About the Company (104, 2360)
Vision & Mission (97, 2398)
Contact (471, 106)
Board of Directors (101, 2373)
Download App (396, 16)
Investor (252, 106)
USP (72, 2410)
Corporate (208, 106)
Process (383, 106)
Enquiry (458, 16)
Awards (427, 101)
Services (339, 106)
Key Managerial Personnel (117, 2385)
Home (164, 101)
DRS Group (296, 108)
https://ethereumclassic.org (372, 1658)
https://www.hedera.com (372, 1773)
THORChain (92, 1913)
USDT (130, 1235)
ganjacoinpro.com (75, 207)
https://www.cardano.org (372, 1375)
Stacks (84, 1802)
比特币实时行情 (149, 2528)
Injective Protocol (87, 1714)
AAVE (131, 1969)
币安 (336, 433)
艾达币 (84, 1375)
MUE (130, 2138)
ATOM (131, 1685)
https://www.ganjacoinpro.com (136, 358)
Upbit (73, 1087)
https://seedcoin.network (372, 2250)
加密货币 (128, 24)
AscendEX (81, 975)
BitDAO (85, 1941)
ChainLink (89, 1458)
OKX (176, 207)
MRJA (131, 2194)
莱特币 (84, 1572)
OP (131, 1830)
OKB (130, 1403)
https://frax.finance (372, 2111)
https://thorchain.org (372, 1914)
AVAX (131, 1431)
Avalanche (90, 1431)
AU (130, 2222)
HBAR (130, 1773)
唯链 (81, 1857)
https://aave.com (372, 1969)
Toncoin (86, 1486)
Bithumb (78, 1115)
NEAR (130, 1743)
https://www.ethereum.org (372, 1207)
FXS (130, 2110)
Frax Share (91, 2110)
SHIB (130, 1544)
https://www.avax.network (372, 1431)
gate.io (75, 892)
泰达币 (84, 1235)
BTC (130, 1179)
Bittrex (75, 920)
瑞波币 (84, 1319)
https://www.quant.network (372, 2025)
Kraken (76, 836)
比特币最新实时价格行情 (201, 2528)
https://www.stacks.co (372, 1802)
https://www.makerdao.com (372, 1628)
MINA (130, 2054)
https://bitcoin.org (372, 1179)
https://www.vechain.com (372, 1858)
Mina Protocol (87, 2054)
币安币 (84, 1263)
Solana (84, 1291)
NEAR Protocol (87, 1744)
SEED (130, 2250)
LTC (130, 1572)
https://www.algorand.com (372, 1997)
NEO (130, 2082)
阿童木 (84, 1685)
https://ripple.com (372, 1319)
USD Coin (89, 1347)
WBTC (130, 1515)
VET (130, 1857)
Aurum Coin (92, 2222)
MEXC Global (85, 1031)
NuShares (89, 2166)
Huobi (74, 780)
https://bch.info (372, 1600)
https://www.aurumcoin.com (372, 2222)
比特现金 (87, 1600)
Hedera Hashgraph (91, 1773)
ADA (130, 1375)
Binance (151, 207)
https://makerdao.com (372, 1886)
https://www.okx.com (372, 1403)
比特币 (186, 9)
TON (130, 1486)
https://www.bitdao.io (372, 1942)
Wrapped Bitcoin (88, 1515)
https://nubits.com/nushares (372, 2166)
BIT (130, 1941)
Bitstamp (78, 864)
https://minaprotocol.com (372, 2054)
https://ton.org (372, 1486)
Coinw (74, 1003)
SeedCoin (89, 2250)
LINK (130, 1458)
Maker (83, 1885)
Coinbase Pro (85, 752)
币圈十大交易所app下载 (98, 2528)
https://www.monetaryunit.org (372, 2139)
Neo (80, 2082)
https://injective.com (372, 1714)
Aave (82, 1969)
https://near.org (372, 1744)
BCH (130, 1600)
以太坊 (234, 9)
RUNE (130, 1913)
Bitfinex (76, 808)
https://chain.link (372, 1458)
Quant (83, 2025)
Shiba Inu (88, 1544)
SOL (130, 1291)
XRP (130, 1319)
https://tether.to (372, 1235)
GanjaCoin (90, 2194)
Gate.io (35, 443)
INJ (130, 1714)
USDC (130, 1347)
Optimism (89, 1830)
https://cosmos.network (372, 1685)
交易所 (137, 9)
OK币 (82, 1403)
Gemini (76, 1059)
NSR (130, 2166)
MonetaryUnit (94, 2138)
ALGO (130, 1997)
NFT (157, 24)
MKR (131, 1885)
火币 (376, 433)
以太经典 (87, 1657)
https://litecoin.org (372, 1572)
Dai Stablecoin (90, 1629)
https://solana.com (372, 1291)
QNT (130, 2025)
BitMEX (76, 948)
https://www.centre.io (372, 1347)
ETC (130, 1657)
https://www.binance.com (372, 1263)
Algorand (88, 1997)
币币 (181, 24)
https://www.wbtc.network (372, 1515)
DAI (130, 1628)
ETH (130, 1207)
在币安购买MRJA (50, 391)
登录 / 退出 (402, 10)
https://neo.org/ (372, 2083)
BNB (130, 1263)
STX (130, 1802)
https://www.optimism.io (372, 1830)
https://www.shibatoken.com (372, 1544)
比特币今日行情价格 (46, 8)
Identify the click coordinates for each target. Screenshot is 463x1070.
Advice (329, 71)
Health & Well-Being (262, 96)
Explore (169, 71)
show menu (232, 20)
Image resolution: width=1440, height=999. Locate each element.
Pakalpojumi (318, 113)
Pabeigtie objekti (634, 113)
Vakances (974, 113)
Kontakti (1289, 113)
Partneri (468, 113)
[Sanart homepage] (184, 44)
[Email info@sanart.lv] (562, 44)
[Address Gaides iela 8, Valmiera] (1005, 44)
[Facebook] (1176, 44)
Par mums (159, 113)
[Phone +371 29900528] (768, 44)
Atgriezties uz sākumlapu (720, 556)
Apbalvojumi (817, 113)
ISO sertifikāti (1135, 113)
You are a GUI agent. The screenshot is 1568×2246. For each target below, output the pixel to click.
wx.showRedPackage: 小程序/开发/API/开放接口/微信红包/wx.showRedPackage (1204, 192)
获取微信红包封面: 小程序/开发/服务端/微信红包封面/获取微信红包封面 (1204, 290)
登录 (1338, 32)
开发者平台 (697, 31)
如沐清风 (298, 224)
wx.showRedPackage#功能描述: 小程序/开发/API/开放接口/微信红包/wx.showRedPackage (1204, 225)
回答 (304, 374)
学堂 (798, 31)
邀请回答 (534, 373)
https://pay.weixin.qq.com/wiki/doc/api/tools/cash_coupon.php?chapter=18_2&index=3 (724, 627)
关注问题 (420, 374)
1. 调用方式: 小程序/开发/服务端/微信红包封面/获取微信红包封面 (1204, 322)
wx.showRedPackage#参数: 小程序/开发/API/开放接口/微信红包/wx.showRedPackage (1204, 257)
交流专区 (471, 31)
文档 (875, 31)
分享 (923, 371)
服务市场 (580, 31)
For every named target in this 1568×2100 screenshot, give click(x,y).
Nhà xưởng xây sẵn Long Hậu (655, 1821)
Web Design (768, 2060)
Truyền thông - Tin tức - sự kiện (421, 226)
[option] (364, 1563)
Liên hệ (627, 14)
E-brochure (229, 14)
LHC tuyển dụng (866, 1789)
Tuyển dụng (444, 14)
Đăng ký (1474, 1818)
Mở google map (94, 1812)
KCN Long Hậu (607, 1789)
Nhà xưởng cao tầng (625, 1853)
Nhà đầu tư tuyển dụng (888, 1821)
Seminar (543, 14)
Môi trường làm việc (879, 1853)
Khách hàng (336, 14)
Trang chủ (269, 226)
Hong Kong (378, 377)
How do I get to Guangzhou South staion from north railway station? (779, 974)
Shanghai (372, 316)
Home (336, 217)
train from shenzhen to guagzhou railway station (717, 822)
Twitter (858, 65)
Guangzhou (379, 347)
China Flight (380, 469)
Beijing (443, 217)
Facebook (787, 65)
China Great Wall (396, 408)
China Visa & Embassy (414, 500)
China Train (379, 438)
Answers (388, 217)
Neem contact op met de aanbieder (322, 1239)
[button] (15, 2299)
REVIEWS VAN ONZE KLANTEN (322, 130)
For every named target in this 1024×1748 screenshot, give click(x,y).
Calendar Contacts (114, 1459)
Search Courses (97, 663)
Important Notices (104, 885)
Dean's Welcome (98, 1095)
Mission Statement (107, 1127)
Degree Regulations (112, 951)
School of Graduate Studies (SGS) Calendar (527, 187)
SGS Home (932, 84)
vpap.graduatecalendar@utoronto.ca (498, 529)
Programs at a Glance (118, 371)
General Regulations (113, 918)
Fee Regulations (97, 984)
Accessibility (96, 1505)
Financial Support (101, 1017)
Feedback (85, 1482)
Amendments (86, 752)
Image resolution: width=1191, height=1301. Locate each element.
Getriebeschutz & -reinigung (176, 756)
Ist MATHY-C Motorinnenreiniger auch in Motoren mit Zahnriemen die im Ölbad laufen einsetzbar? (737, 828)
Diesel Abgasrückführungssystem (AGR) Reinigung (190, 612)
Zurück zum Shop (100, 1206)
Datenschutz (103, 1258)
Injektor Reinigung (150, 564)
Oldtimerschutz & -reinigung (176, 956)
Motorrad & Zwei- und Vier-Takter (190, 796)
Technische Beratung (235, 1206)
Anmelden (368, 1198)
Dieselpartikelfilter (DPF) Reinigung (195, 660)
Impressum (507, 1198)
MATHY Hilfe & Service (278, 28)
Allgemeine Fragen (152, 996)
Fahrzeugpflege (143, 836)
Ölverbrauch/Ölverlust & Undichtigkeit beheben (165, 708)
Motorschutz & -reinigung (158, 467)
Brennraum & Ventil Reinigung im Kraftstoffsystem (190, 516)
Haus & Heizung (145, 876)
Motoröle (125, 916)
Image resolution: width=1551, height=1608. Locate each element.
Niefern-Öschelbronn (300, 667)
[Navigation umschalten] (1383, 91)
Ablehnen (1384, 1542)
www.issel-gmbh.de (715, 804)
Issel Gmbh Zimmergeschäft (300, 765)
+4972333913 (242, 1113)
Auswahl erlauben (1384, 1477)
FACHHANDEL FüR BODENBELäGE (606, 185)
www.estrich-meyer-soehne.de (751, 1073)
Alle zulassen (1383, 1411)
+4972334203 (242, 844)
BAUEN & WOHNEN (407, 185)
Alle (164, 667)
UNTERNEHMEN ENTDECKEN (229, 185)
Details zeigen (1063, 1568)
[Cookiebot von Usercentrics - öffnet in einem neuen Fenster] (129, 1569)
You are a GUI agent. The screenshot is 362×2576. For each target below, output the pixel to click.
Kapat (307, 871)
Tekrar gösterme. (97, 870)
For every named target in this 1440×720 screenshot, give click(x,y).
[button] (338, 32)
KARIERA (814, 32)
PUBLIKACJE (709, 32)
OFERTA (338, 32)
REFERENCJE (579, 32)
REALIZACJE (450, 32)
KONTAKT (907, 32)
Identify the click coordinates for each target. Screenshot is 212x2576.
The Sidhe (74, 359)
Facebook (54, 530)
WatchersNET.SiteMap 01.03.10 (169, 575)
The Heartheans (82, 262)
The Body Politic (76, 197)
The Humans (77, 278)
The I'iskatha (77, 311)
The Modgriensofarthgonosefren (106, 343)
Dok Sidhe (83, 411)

• Exercise aim
Would you tally the lines above that include "开放接口" and reply with only the total?

• Answer space
3